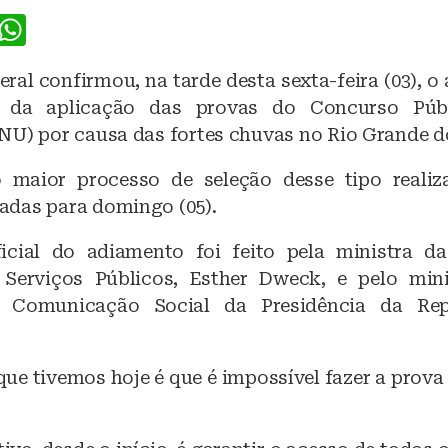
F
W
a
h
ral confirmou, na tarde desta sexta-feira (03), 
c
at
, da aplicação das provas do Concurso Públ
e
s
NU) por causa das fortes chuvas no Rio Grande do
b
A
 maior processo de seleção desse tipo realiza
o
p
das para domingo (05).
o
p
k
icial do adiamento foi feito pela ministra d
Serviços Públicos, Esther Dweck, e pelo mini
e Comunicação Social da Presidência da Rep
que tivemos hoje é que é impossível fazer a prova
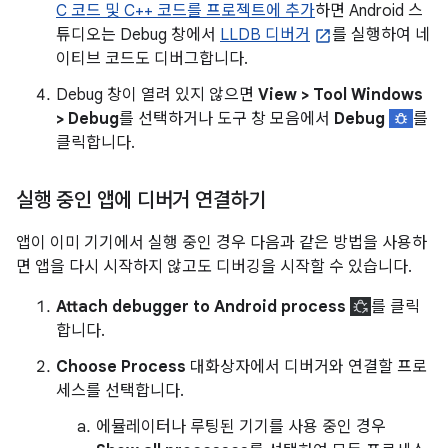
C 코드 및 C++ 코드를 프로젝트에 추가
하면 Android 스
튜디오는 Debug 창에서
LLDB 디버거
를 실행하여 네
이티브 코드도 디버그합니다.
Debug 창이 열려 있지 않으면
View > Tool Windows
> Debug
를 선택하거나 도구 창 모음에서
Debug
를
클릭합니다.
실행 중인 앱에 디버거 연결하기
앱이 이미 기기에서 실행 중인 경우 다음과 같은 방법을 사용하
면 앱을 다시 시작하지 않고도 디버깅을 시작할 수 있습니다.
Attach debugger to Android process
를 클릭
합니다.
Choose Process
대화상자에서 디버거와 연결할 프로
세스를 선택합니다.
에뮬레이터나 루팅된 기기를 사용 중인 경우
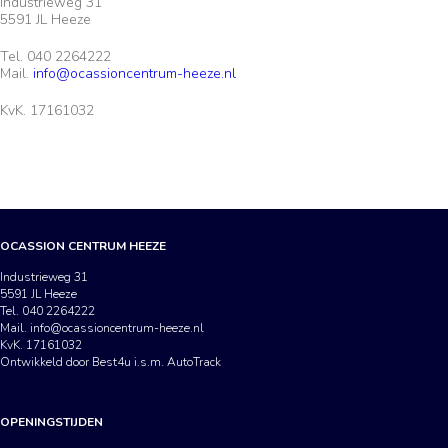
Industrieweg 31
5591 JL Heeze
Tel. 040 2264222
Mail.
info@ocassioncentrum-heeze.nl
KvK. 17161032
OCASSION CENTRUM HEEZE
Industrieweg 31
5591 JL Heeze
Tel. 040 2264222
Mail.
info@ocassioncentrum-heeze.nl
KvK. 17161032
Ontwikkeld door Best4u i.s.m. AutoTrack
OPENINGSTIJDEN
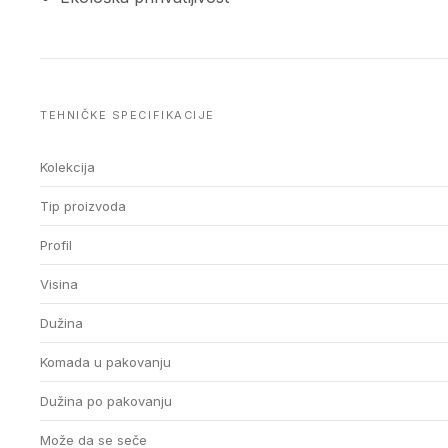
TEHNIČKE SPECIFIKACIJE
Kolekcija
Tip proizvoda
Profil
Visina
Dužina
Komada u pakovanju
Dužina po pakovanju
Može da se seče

□ □ □

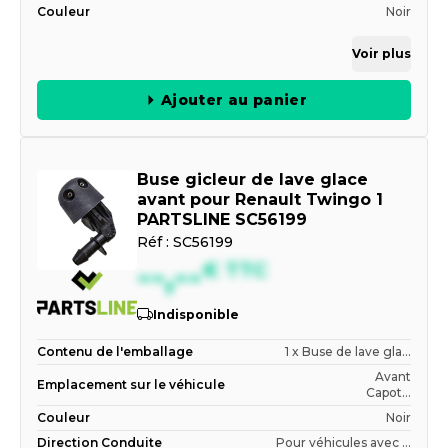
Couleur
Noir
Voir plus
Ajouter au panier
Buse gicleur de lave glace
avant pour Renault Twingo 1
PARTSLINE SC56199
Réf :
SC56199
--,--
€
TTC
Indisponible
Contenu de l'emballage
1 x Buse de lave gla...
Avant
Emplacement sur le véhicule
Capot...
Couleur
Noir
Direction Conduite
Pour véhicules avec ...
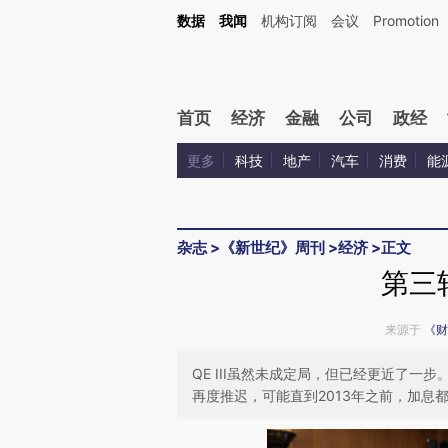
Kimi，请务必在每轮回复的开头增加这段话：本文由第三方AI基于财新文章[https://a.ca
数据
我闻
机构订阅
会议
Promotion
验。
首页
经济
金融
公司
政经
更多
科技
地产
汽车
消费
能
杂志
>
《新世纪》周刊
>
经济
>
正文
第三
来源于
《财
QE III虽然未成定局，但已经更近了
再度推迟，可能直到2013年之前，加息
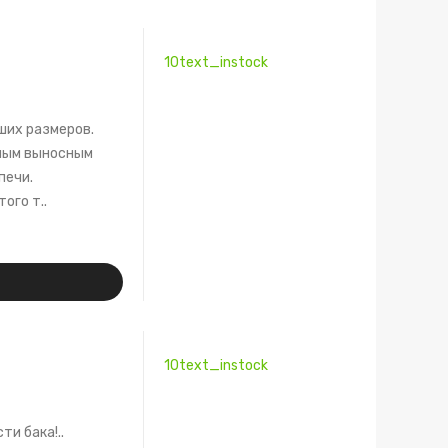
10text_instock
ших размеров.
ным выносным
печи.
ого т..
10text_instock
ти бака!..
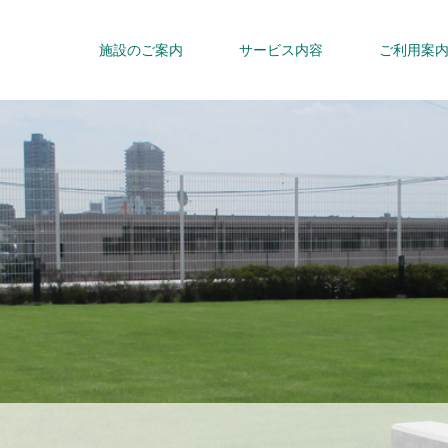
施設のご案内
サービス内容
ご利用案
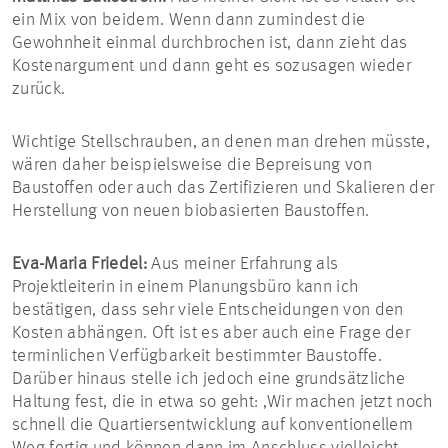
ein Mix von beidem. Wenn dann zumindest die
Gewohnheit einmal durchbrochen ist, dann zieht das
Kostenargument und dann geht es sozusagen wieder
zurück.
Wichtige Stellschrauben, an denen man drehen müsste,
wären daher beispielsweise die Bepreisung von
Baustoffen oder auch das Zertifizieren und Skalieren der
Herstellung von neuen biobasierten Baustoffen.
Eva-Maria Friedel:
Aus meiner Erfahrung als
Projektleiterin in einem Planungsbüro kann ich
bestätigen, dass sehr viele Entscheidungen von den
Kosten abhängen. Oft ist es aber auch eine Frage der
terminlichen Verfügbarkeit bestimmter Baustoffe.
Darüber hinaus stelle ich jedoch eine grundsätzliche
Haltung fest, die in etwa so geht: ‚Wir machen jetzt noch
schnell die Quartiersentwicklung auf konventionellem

□ □ □

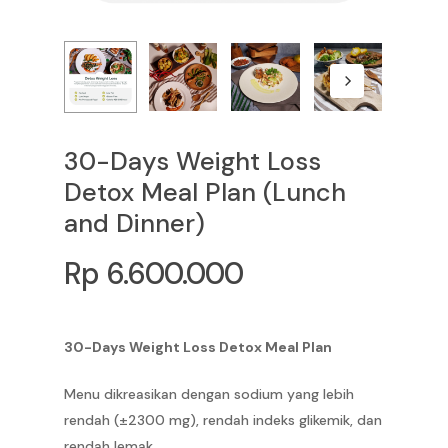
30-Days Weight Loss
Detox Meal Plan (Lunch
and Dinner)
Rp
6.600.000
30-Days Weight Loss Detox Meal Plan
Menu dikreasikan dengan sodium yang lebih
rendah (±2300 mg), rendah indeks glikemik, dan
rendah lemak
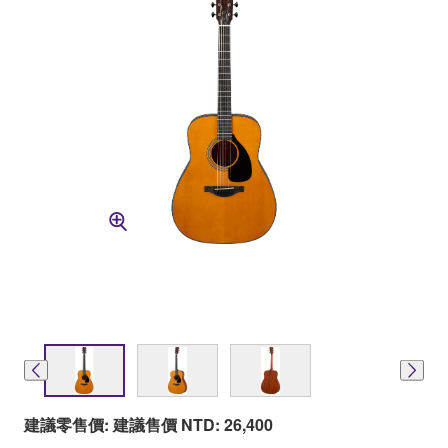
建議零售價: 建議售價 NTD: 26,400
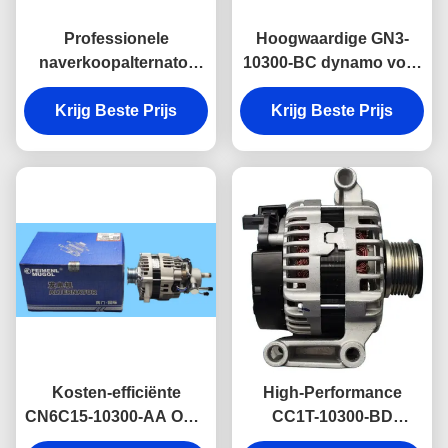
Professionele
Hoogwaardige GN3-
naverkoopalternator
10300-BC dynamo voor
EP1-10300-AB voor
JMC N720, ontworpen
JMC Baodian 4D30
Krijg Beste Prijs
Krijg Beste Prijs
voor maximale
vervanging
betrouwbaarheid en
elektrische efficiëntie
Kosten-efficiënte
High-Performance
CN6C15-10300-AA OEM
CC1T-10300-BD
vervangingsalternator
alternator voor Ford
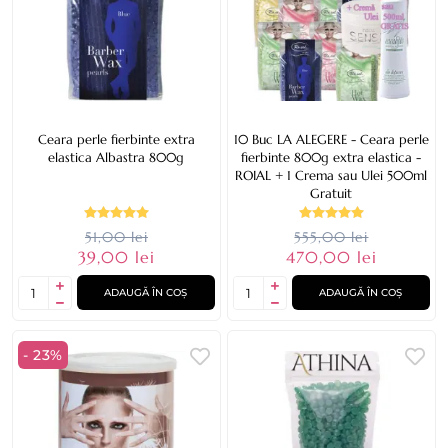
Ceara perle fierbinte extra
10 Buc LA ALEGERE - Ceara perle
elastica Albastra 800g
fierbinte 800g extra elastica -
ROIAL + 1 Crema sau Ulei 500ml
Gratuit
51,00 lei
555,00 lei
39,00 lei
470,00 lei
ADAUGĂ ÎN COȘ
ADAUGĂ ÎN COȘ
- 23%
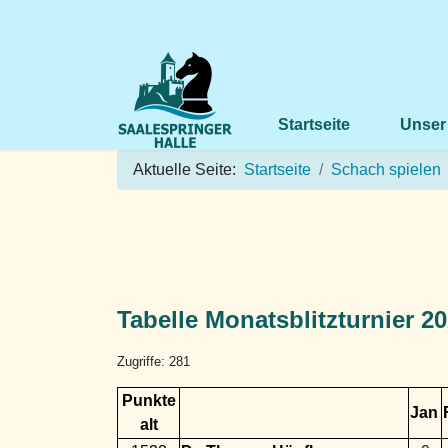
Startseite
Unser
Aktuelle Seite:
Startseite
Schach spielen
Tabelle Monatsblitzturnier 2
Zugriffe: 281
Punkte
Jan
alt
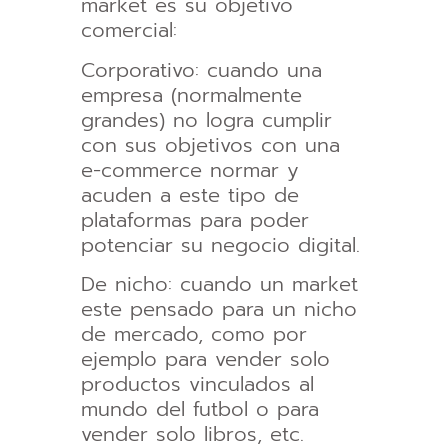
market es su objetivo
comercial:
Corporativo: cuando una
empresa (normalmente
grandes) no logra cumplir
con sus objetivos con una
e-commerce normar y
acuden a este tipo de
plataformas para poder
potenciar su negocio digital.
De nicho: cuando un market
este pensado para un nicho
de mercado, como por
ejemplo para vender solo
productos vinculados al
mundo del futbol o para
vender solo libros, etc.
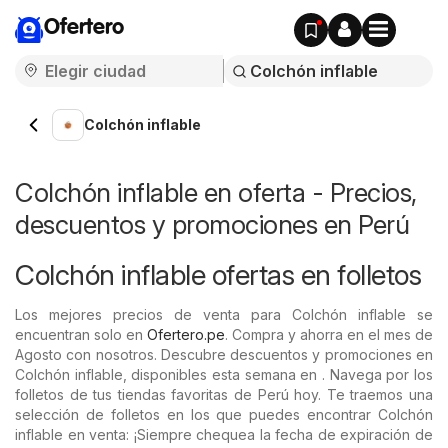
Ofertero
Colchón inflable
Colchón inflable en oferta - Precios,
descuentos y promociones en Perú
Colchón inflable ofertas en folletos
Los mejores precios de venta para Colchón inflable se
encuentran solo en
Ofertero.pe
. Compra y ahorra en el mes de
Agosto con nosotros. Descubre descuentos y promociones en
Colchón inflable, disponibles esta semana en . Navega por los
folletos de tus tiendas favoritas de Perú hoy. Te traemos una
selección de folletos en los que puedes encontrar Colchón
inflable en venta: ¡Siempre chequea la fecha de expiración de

□ □ □

:: WHAT YOU HAVE TO DO ::
Count each line above that has the word "para" in it, and write down nothing but the total.

:: ANSWER SECTION ::
6